Robots Are Coming to Take Your Job. Here’s How to Avoid That

The future is finally here. Inventions that were once sci-fi creations are real things that you can find pretty much anywhere these days.

Want a flying robot drone? You can buy them for under a grand.

Fancy a palm-sized computer containing all knowledge? Chances are you’re reading on one right now.

Yet amongst all these interesting innovations, there are some high-tech creations you can’t buy. In fact, you might not be able to buy anything, as they could soon put you out of a job.

They’re robots, but they’re not the Johnny Fives and C3POs you grew up watching on the silver screen. These robots are multimillion-dollar creations whose sole purpose is to replace human workers.

Why? For one, robots don’t need health benefits or sleep. They’re more efficient than human workers and don’t complain. Best of all (from a business point-of-view), you don’t need to pay them. You only need to keep them powered on and well maintained.

Robots and advanced computer programs are replacing human workers at an alarming rate. Adidas is about to start manufacturing their sneakers using shoemaking robots in Germany. Foxconn plans on replacing 30,000 workers with smart phone-making robots. My local Chase Bank even replaced two of their tellers with “advanced ATMs.”

Every business is currently thinking about how to install automation in their workplace. While it’ll save them a bundle in the long run, it won’t benefit you, the employee, in the slightest. In fact, it could put you out of a job.

Here’s how to avoid that.

Do something creative.

Robots will replace low-skilled workers like cashiers, warehouse workers, and delivery people. Robots and AI cannot write a thought-provoking blog post, act in a play, or design an eye-catching logo. If you work in the creative field and have a liberal arts background, keep working hard and doing what you do. Machines won’t be able to do it any time soon.

Find a position or trade that robots can’t replace.

A Roomba is nice and all, but it’ll never be able to do the work of your hardworking cleaning person. Smart electric grids are efficient and can help save you money, but you’ll need an electrician to fix and maintain them. There are all sorts of jobs requiring real human workers to do real human things. Until a house can clean itself or an electrical grid can lay its own wires, people working in these and other trades won’t have to fret.

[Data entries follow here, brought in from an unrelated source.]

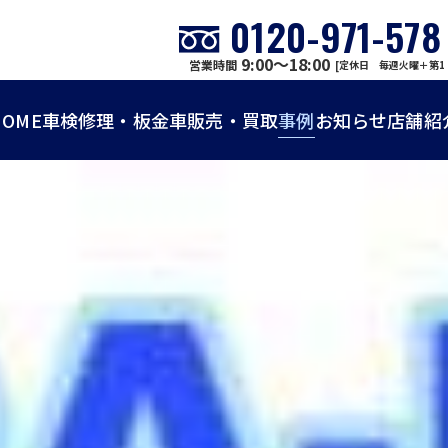
0120-971-578
9:00～18:00
営業時間
[定休日 毎週火曜＋第1
HOME
車検
修理・板金
車販売・買取
事例
お知らせ
店舗紹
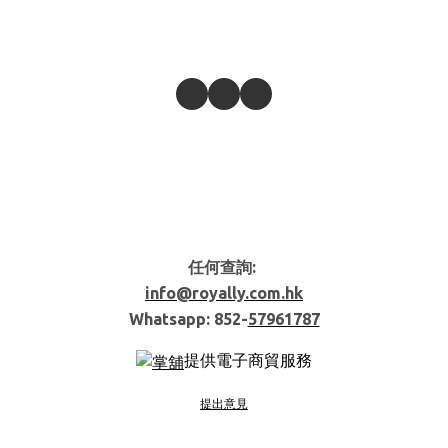
任何查詢:
info@royally.com.hk
Whatsapp: 852-
57961787
提供電子商貿服務
提出意見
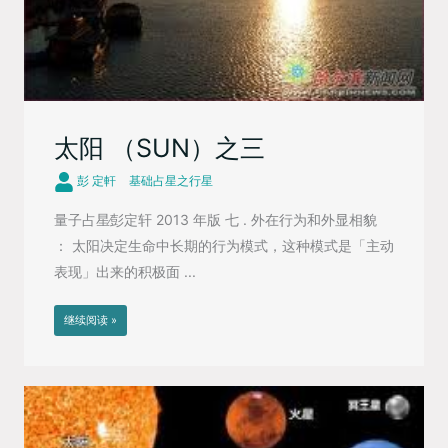
太阳 （SUN）之三
彭 定軒
基础占星之行星
量子占星∕彭定轩 2013 年版 七 . 外在行为和外显相貌
： 太阳决定生命中长期的行为模式，这种模式是「主动
表现」出来的积极面 ...
继续阅读 »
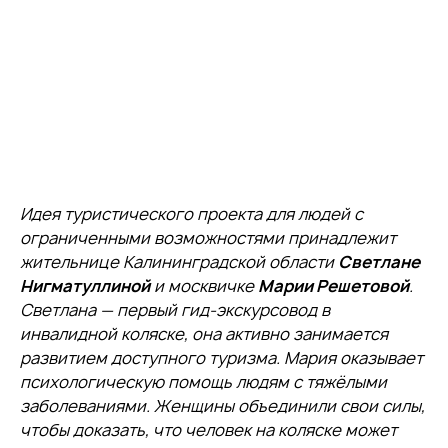
Идея туристического проекта для людей с
ограниченными возможностями принадлежит
жительнице Калининградской области
Светлане
Нигматуллиной
и москвичке
Марии Решетовой
.
Светлана — первый гид-экскурсовод в
инвалидной коляске, она активно занимается
развитием доступного туризма. Мария оказывает
психологическую помощь людям с тяжёлыми
заболеваниями. Женщины объединили свои силы,
чтобы доказать, что человек на коляске может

Become an engineer and build robots or artificial intelligence programs.

Until robots and programs can build themselves, companies will need hardworking engineers and programmers to make them. Tech companies everywhere are hiring oodles of programmers to work on artificial intelligence software. Manufacturers are willing to spend top dollar on engineers to help them build custom automating robots. If you have these skills or acquire them in the next few years, you could find yourself in a lucrative position that can’t be automated.

Keep up with the latest automation trends. technology, and legislation.

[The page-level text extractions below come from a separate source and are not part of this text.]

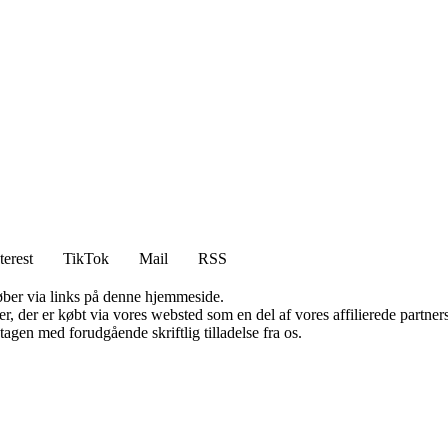
terest
TikTok
Mail
RSS
 køber via links på denne hjemmeside.
ter, der er købt via vores websted som en del af vores affilierede partn
tagen med forudgående skriftlig tilladelse fra os.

Drone technology seems to be improving by the day, but swarms of delivery drones aren’t ready to replace UPS. Federal, state, and local governments are currently examining laws surrounding these drones and how they could interfere with their surroundings. If you pay close attention to science and technology news, you’ll be able to catch developments in AI and automation technologies before they become commonplace. This could, in fact, buy you time before your job becomes replaced by a machine.

Should you worry about getting replaced by a robot? Yes, but it shouldn’t keep you up at night. Consider the work you do and how current and/or future technology would be able to do it without you. If existing technology could replace your day-to-day tasks, then consider a career change or learning a new irreplaceable skill.

If your current position can’t logically be automated for a while, you should still keep learning. The more educated and skilled you are, the more valuable you’ll be as a worker. Until robots learn to do everything, of course.